To derive the equation of the parabola with a given focus and directrix, we need to follow the definition of a parabola: it is the set of all points that are equidistant from the focus and the directrix.
Here, the focus is at the point (6, 2), and the directrix is the line y = 1. The distance from any point (x, y) on the parabola to the focus (6, 2) must equal the perpendicular distance from (x, y) to the directrix, which is the line y = 1.

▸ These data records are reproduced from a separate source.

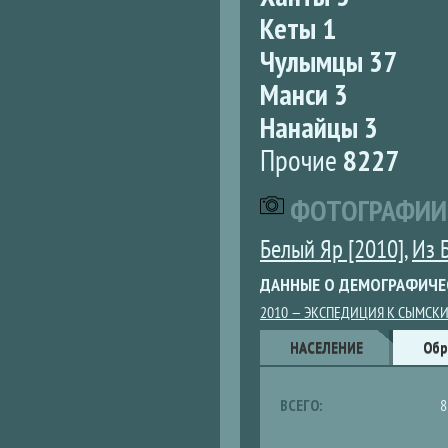
Кеты 1
Чулымцы 37
Манси 3
Нанайцы 3
Прочие
8227
ФОТОГРАФИИ
Белый Яр [2010]
,
Из 
ДАННЫЕ О ДЕМОГРАФИЧЕ
2010 — ЭКСПЕДИЦИЯ К СЫМСК
Данные
НАСЕЛЕНИЕ
(АКТИВНАЯ
Обр
ВКЛАДКА)
ВСЕГО:
8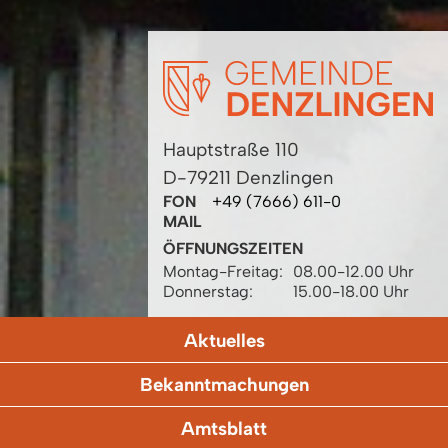
Hauptstraße 110
D-79211 Denzlingen
FON
+49 (7666) 611-0
MAIL
ÖFFNUNGSZEITEN
Montag-Freitag:
08.00-12.00 Uhr
Donnerstag:
15.00-18.00 Uhr
Aktuelles
Bekanntmachungen
Amtsblatt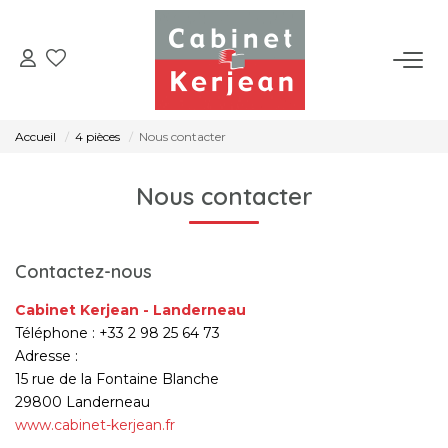
ACHETER
Accueil
4 pièces
Nous contacter
VENDRE
Nous contacter
LOUER
Contactez-nous
NOS AGENCES
Cabinet Kerjean - Landerneau
Téléphone :
+33 2 98 25 64 73
CONTACT
Adresse :
15 rue de la Fontaine Blanche
29800
Landerneau
www.cabinet-kerjean.fr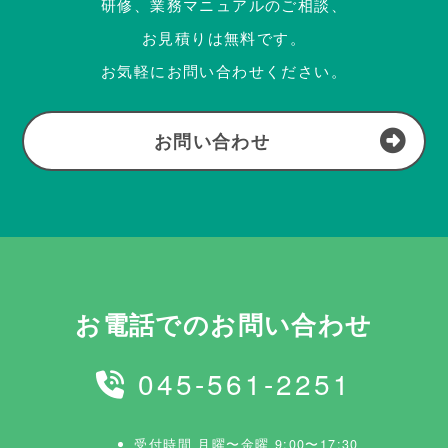
研修、業務マニュアルのご相談、
お見積りは無料です。
お気軽にお問い合わせください。
お問い合わせ
お電話でのお問い合わせ
045-561-2251
受付時間 月曜〜金曜 9:00〜17:30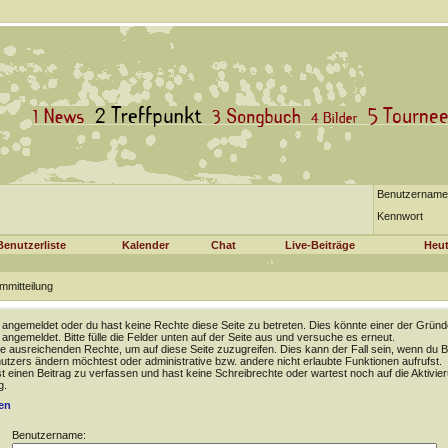
Benutzername
Kennwort
Benutzerliste
Kalender
Chat
Live-Beiträge
Heut
mmitteilung
t angemeldet oder du hast keine Rechte diese Seite zu betreten. Dies könnte einer der Gründ
t angemeldet. Bitte fülle die Felder unten auf der Seite aus und versuche es erneut.
e ausreichenden Rechte, um auf diese Seite zuzugreifen. Dies kann der Fall sein, wenn du B
tzers ändern möchtest oder administrative bzw. andere nicht erlaubte Funktionen aufrufst.
 einen Beitrag zu verfassen und hast keine Schreibrechte oder wartest noch auf die Aktivie
g.
en
Benutzername: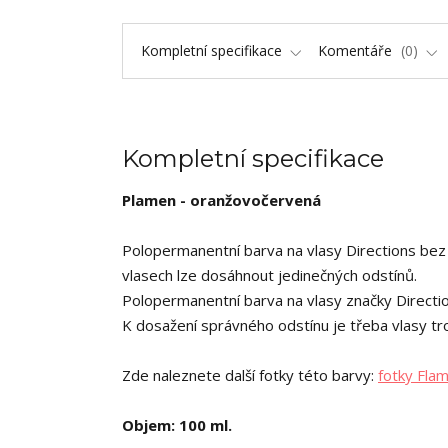
Kompletní specifikace
Komentáře
0
Kompletní specifikace
Plamen - oranžovočervená
Polopermanentní barva na vlasy Directions bez 
vlasech lze dosáhnout jedinečných odstínů.
Polopermanentní barva na vlasy značky Directio
K dosažení správného odstínu je třeba vlasy tr
Zde naleznete další fotky této barvy:
fotky Fla
Objem: 100 ml.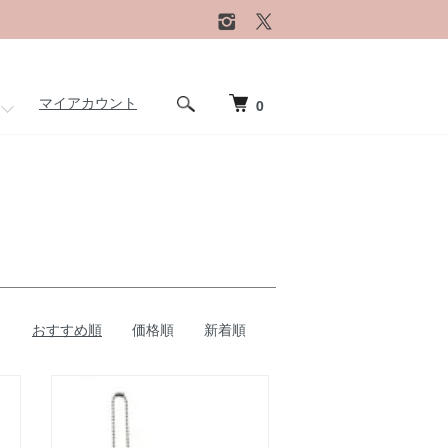
マイアカウント
0
おすすめ順
価格順
新着順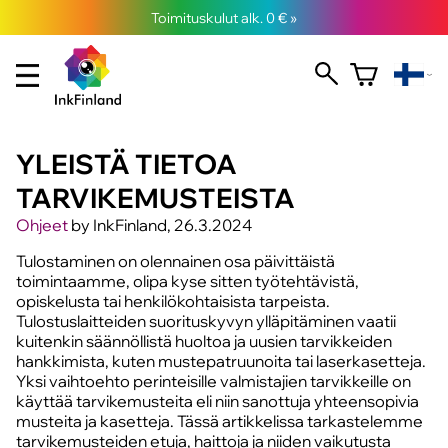
Toimituskulut alk. 0 € »
YLEISTÄ TIETOA
TARVIKEMUSTEISTA
Ohjeet
by InkFinland, 26.3.2024
Tulostaminen on olennainen osa päivittäistä
toimintaamme, olipa kyse sitten työtehtävistä,
opiskelusta tai henkilökohtaisista tarpeista.
Tulostuslaitteiden suorituskyvyn ylläpitäminen vaatii
kuitenkin säännöllistä huoltoa ja uusien tarvikkeiden
hankkimista, kuten mustepatruunoita tai laserkasetteja.
Yksi vaihtoehto perinteisille valmistajien tarvikkeille on
käyttää tarvikemusteita eli niin sanottuja yhteensopivia
musteita ja kasetteja. Tässä artikkelissa tarkastelemme
tarvikemusteiden etuja, haittoja ja niiden vaikutusta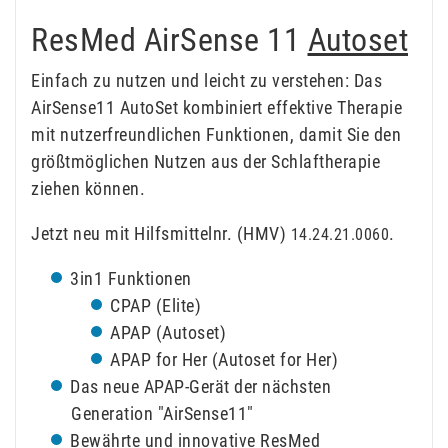
ResMed AirSense 11
Autoset
Einfach zu nutzen und leicht zu verstehen: Das
AirSense11 AutoSet kombiniert effektive Therapie
mit nutzerfreundlichen Funktionen, damit Sie den
größtmöglichen Nutzen aus der Schlaftherapie
ziehen können.
Jetzt neu mit Hilfsmittelnr. (HMV)
.
14.24.21.0060
3in1 Funktionen
CPAP (Elite)
APAP (Autoset)
APAP for Her (Autoset for Her)
Das neue APAP-Gerät der nächsten
Generation "AirSense11"
Bewährte und innovative ResMed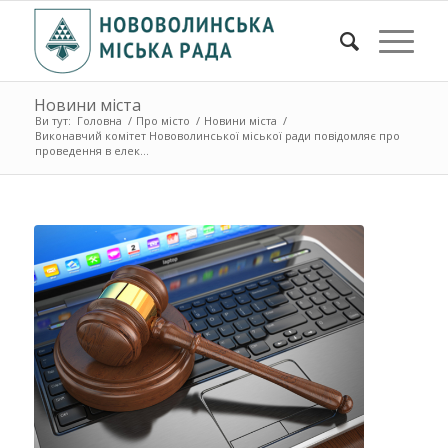
Новини міста
Ви тут:
Головна
/
Про місто
/
Новини міста
/
Виконавчий комітет Нововолинської міської ради повідомляє про
проведення в елек...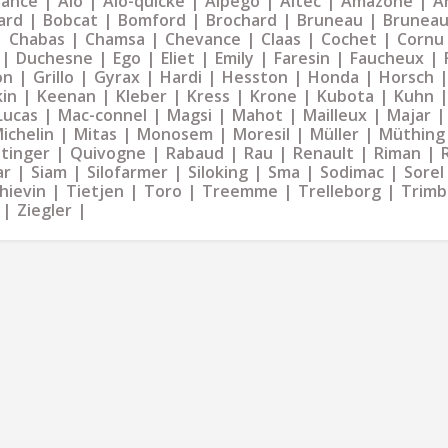
liance
Alö
Alö-quicke
Alpego
Altec
Amazone
Ar
ard
Bobcat
Bomford
Brochard
Bruneau
Bruneau
Chabas
Chamsa
Chevance
Claas
Cochet
Cornu
Duchesne
Ego
Eliet
Emily
Faresin
Faucheux
on
Grillo
Gyrax
Hardi
Hesston
Honda
Horsch
kin
Keenan
Kleber
Kress
Krone
Kubota
Kuhn
Lucas
Mac-connel
Magsi
Mahot
Mailleux
Majar
ichelin
Mitas
Monosem
Moresil
Müller
Müthing
tinger
Quivogne
Rabaud
Rau
Renault
Riman
ar
Siam
Silofarmer
Siloking
Sma
Sodimac
Sorel
hievin
Tietjen
Toro
Treemme
Trelleborg
Trimb
Ziegler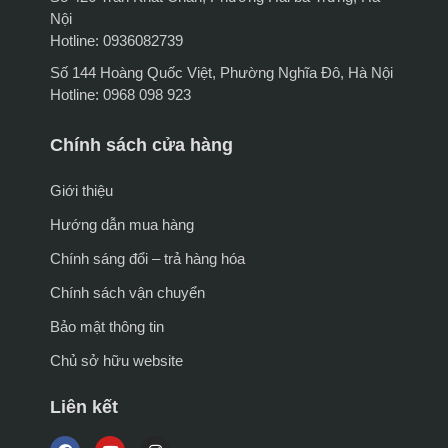
Nội
Hotline: 0936082739
Số 144 Hoàng Quốc Việt, Phường Nghĩa Đô, Hà Nội
Hotline: 0968 098 923
Chính sách cửa hàng
Giới thiệu
Hướng dẫn mua hàng
Chính sáng đổi – trả hàng hóa
Chính sách vận chuyển
Bảo mật thông tin
Chủ sở hữu website
Liên kết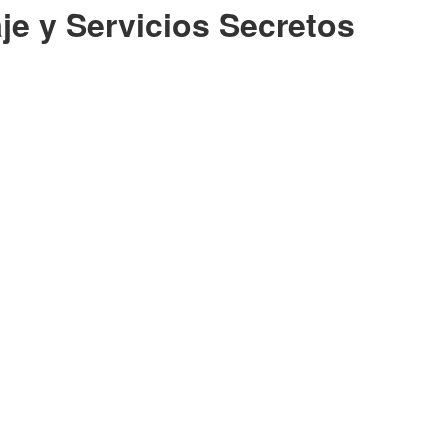
je y Servicios Secretos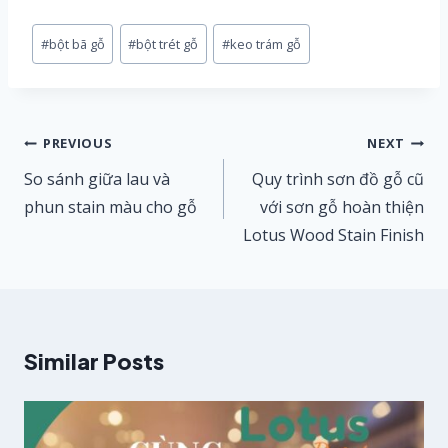
Post
#
bột bã gỗ
#
bột trét gỗ
#
keo trám gỗ
Tags:
Điều
PREVIOUS
NEXT
hướng
So sánh giữa lau và
Quy trình sơn đồ gỗ cũ
bài
phun stain màu cho gỗ
với sơn gỗ hoàn thiện
Lotus Wood Stain Finish
viết
Similar Posts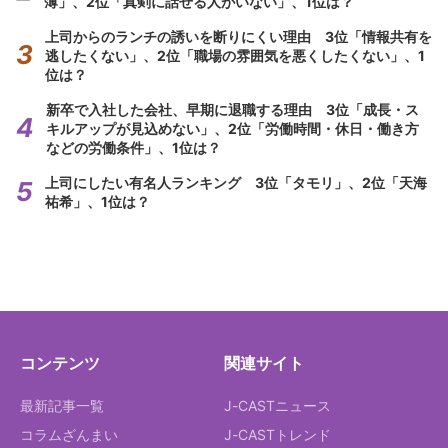
薄」、2位「真剣に話せる人がいない」、1位は？
上司からのランチの誘いを断りにくい理由 3位「情報共有を
逃したくない」、2位「職場の雰囲気を悪くしたくない」、1
位は？
新卒で入社した会社、早期に退職する理由 3位「成長・ス
キルアップが見込めない」、2位「労働時間・休日・働き方
などの労働条件」、1位は？
上司にしたい有名人ランキング 3位「タモリ」、2位「天海
祐希」、1位は？
コンテンツ
関連サイト
最新記事一覧
J-CASTニュース
コラムざんまい
J-CASTトレンド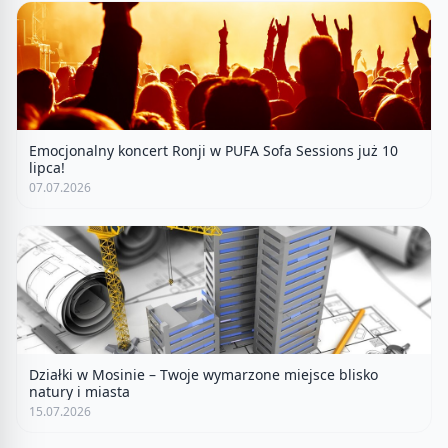
Emocjonalny koncert Ronji w PUFA Sofa Sessions już 10
lipca!
07.07.2026
Działki w Mosinie – Twoje wymarzone miejsce blisko
natury i miasta
15.07.2026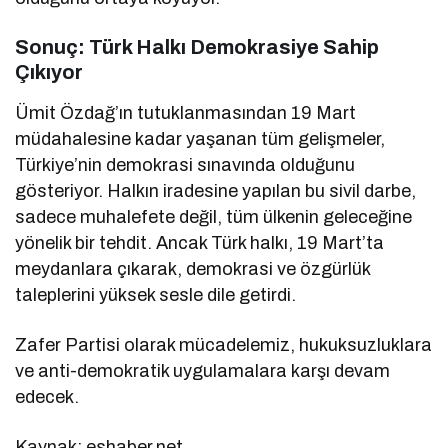
Sonuç: Türk Halkı Demokrasiye Sahip
Çıkıyor
Ümit Özdağ’ın tutuklanmasından 19 Mart
müdahalesine kadar yaşanan tüm gelişmeler,
Türkiye’nin demokrasi sınavında olduğunu
gösteriyor. Halkın iradesine yapılan bu sivil darbe,
sadece muhalefete değil, tüm ülkenin geleceğine
yönelik bir tehdit. Ancak Türk halkı, 19 Mart’ta
meydanlara çıkarak, demokrasi ve özgürlük
taleplerini yüksek sesle dile getirdi.
Zafer Partisi olarak mücadelemiz, hukuksuzluklara
ve anti-demokratik uygulamalara karşı devam
edecek.
Kaynak: eshaber.net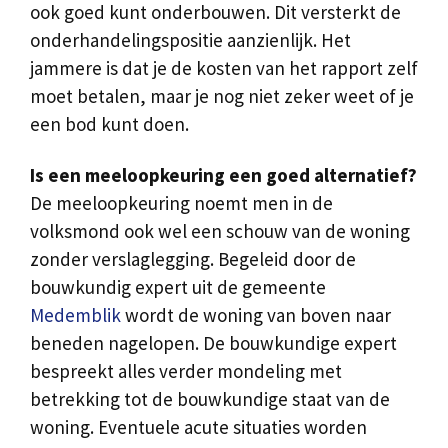
ook goed kunt onderbouwen. Dit versterkt de
onderhandelingspositie aanzienlijk. Het
jammere is dat je de kosten van het rapport zelf
moet betalen, maar je nog niet zeker weet of je
een bod kunt doen.
Is een meeloopkeuring een goed alternatief?
De meeloopkeuring noemt men in de
volksmond ook wel een schouw van de woning
zonder verslaglegging. Begeleid door de
bouwkundig expert uit de gemeente
Medemblik
wordt de woning van boven naar
beneden nagelopen. De bouwkundige expert
bespreekt alles verder mondeling met
betrekking tot de bouwkundige staat van de
woning. Eventuele acute situaties worden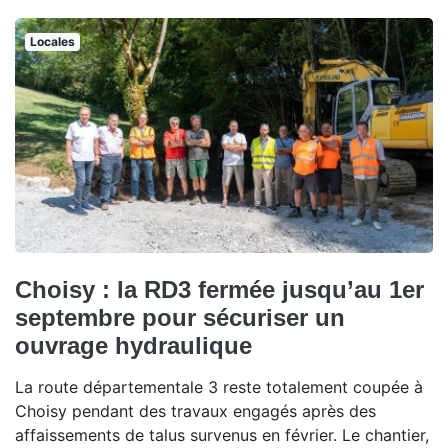
Locales
Choisy : la RD3 fermée jusqu’au 1er
septembre pour sécuriser un
ouvrage hydraulique
La route départementale 3 reste totalement coupée à
Choisy pendant des travaux engagés après des
affaissements de talus survenus en février. Le chantier,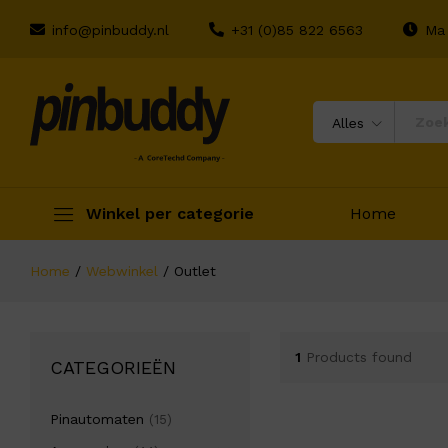
info@pinbuddy.nl
+31 (0)85 822 6563
Ma 
Alles
Winkel per categorie
Home
Home
/
Webwinkel
/
Outlet
1
Products found
CATEGORIEËN
Pinautomaten
(15)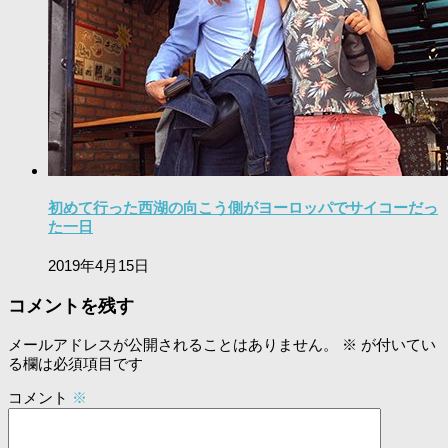
初めて行った西湖の向こう側がヨーロッパでサイコーだっ
た一日
2019年4月15日
コメントを残す
メールアドレスが公開されることはありません。
※
が付いてい
る欄は必須項目です
コメント
※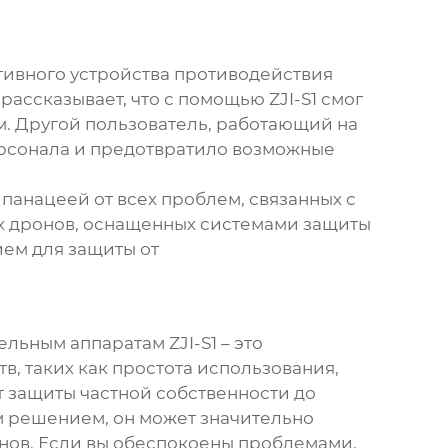
тивного устройства противодействия
рассказывает, что с помощью ZJI-S1 смог
м. Другой пользователь, работающий на
ерсонала и предотвратило возможные
 панацеей от всех проблем, связанных с
х дронов, оснащенных системами защиты
ием для защиты от
льным аппаратам ZJI-S1
– это
, таких как простота использования,
т защиты частной собственности до
ым решением, он может значительно
нов. Если вы обеспокоены проблемами,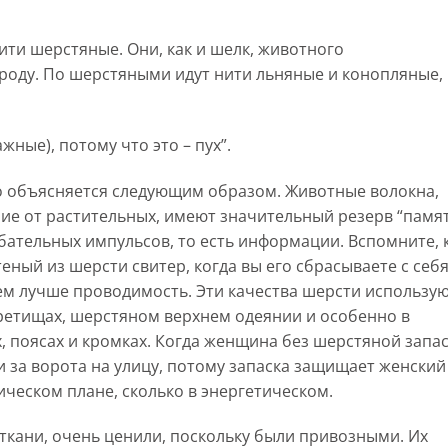
ти шерстяные. Они, как и шелк, животного
роду. По шерстяными идут нити льняные и конопляные,
жные), потому что это – пух”.
о объясняется следующим образом. Животные волокна,
чие от растительных, имеют значительный резерв “памя
бательных импульсов, то есть информации. Вспомните, 
ный из шерсти свитер, когда вы его сбрасываете с себя
ем лучше проводимость. Эти качества шерсти использую
вретищах, шерстяном верхнем одеянии и особенно в
х, поясах и кромках. Когда женщина без шерстяной запа
 за ворота на улицу, потому запаска защищает женский
ическом плане, сколько в энергетическом.
ткани, очень ценили, поскольку были привозными. Их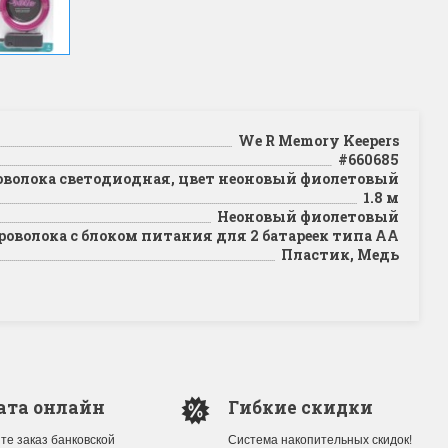
We R Memory Keepers
#660685
волока светодиодная, цвет неоновый фиолетовый
1.8 м
Неоновый фиолетовый
оволока с блоком питания для 2 батареек типа АА
Пластик, Медь
ата онлайн
Гибкие скидки
те заказ банковской
Система накопительных скидок!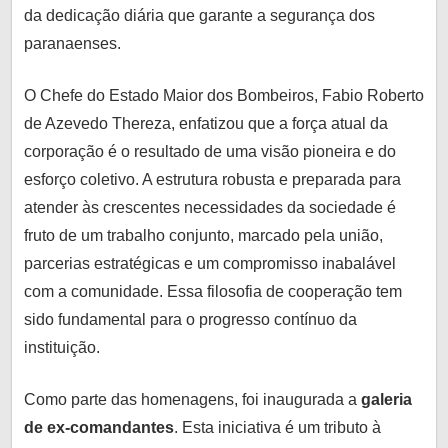
da dedicação diária que garante a segurança dos
paranaenses.
O Chefe do Estado Maior dos Bombeiros, Fabio Roberto
de Azevedo Thereza, enfatizou que a força atual da
corporação é o resultado de uma visão pioneira e do
esforço coletivo. A estrutura robusta e preparada para
atender às crescentes necessidades da sociedade é
fruto de um trabalho conjunto, marcado pela união,
parcerias estratégicas e um compromisso inabalável
com a comunidade. Essa filosofia de cooperação tem
sido fundamental para o progresso contínuo da
instituição.
Como parte das homenagens, foi inaugurada a
galeria
de ex-comandantes
. Esta iniciativa é um tributo à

1. **Distance to the focus**:
The distance from a point (x, y) to the focus (6, 2) is given by:
Dfocus = √((x – 6)² + (y – 2)²)
2. **Distance to the directrix**:
The distance from the point (x, y) to the directrix (y = 1) is simply the vertical distance:
Ddirectrix = |y – 1|
3. **Setting the distances equal**:
Since both distances are equal for points on the parabola, we can set up the equation:
√((x – 6)² + (y – 2)²) = |y – 1|
4. **Squaring both sides** to eliminate the square root:
(x – 6)² + (y – 2)² = (y – 1)²
5. **Expanding both sides**:
(x – 6)² + (y² – 4y + 4) = (y² – 2y + 1)
6. **Simplifying**:
(x – 6)² + y² – 4y + 4 = y² – 2y + 1
Now, if we subtract y² from both sides:
(x – 6)² – 4y + 4 = -2y + 1
7. **Bringing all terms involving y to one side:**
(x – 6)² + 2y + 3 = 0
Finally, isolate y:
2y = -(x – 6)² – 3
y = -½(x – 6)² – ¾
Thus, the equation of the parabola with a focus at (6, 2) and a directrix of y = 1 is:
y = -½(x – 6)² – ¾